With no settlement between the teachers and the government, parents had to find other options for their children.
With reknowned negotiator Vince Ready on hand and both sides meeting for long hours, it was hoped a settlement could be made before school started, unfortunately the sides were too far apart.
Teacher’s began limited job action last March before escalating to a full-blown walk-out in June, just before final exams.
Key issues in the contract dispute are wages, class composition and class size.
In a press release on Aug. 30, Peter Fassbender, minister of education, stated, “Today veteran labour mediator Vince Ready determined that the parties are too far apart for mediation at this time. I’m very disappointed for students, parents and teachers. What should be a time of excitement and anticipation will instead be marked by frustration and uncertainty.”
Fassbender went on to say he couldn’t see any quick or easy solutions, and wouldn’t know when school would return.
“Everything we’ve tried to do was to have schools open on time and to reach a settlement,” he said. “Unfortunately, the BCTF leadership has stubbornly refused every effort to reach a fair deal and they have even refused to give teachers a chance to vote on suspending the pickets while an agreement is mediated.”
Fassbender added that the government is not interested in legislating an end to the dispute.
In a BCTF press release send out on the same day, president Jim Iker said, “After two days of work with Vince Ready, it has become clear that the government is not prepared to find a fair settlement that will get BC’s students and teachers back in classrooms. The BCTF team tried to kick start meaningful talks by dropping some proposals entirely and reducing others substantially. In total, our moves today reduced our package by $125 million. Unfortunately, the government did not indicate they were willing to make any meaningful moves in return.”
Iker also added that what the government negotiators are insisting for at the bargaining table would undo any future court decision.
“Does the government really expect the teachers to bargain away everything the BC Supreme Court has already awarded us? And what future decisions might bring?”
Teachers across the province returned to the picket lines last week and are set to continue until there is a settlement.

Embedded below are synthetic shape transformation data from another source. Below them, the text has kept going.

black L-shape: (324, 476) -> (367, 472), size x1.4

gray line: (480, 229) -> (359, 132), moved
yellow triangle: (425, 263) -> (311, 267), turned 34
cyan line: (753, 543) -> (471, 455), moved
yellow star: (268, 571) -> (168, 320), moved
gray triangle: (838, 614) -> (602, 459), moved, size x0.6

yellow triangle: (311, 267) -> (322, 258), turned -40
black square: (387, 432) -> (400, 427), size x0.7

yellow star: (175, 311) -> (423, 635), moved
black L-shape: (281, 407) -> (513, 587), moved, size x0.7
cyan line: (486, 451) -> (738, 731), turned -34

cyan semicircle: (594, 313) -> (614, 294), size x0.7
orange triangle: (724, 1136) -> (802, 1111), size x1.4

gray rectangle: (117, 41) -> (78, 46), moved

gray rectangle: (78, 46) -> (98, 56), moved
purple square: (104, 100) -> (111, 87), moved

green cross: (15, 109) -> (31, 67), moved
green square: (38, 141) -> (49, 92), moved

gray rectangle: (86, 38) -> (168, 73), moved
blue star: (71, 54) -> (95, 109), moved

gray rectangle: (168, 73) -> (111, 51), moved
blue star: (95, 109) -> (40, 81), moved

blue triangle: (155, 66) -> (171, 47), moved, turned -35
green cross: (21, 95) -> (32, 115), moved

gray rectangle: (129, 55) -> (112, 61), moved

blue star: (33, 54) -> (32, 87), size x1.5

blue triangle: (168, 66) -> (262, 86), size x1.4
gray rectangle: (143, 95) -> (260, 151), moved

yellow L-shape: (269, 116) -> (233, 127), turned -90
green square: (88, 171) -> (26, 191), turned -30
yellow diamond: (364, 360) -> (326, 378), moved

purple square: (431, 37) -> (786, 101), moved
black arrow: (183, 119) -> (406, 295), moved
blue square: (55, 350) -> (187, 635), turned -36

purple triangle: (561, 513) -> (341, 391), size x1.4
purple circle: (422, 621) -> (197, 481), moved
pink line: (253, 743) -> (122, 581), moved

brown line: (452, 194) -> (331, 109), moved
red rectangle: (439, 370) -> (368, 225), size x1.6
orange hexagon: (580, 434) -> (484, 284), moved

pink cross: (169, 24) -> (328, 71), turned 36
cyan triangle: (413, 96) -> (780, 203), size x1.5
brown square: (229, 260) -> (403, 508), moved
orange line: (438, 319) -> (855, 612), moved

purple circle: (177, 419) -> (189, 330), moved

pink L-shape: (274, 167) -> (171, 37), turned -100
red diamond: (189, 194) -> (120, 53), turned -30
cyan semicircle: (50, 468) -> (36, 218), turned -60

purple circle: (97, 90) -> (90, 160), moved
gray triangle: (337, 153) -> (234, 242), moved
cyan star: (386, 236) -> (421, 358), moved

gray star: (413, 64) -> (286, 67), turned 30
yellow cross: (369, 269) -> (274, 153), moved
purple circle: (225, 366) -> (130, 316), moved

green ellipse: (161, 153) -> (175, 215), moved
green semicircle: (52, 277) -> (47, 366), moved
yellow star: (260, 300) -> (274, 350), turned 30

Local teacher David Dunnet said the strike has been tough on teachers but is necessary. Dunnet, a math and science teacher at Grand Forks Secondary School, has three school-aged children. On Saturday, he wrote a letter to MLA Linda Larson:
“I am writing today to share my disappointment with you. I live in Grand Forks and have three children who should be starting school on Tuesday. For my youngest son it was to be his first day of Kindergarten. He is very excited to finally be going to ‘big kids school.’ However, instead of putting on his backpack and walking to school with his older brother and sister for the first time he will be playing at home.”
Dunnet then asks Larson, “why does your government continue to stonewall in the negotiation with the teachers. You have lost twice in court and now you are trying to negotiate a clause to get yourself off the hook. What teacher in their right mind would agree to something like that?”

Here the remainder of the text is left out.